### Work task
Your copy should match the listing below word for word, with no images in it.

+++

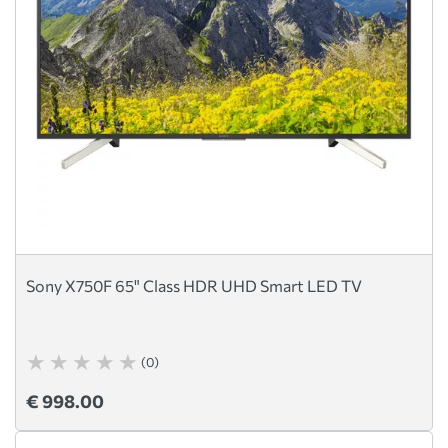
Sony X750F 65" Class HDR UHD Smart LED TV
(0)
€ 998.00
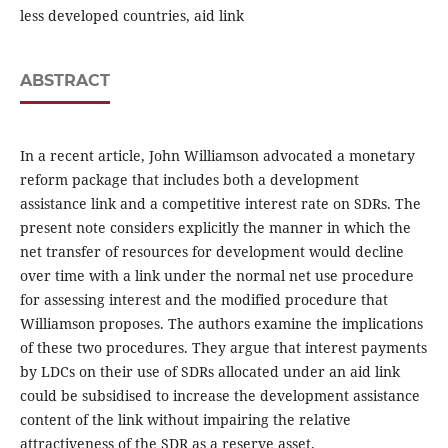
less developed countries, aid link
ABSTRACT
In a recent article, John Williamson advocated a monetary
reform package that includes both a development
assistance link and a competitive interest rate on SDRs. The
present note considers explicitly the manner in which the
net transfer of resources for development would decline
over time with a link under the normal net use procedure
for assessing interest and the modified procedure that
Williamson proposes. The authors examine the implications
of these two procedures. They argue that interest payments
by LDCs on their use of SDRs allocated under an aid link
could be subsidised to increase the development assistance
content of the link without impairing the relative
attractiveness of the SDR as a reserve asset.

+++

### Exercise answer
Sony X750F 65" Class HDR UHD Smart LED TV
(0)
€ 998.00
less developed countries, aid link
ABSTRACT
In a recent article, John Williamson advocated a monetary
reform package that includes both a development
assistance link and a competitive interest rate on SDRs. The
present note considers explicitly the manner in which the
net transfer of resources for development would decline
over time with a link under the normal net use procedure
for assessing interest and the modified procedure that
Williamson proposes. The authors examine the implications
of these two procedures. They argue that interest payments
by LDCs on their use of SDRs allocated under an aid link
could be subsidised to increase the development assistance
content of the link without impairing the relative
attractiveness of the SDR as a reserve asset.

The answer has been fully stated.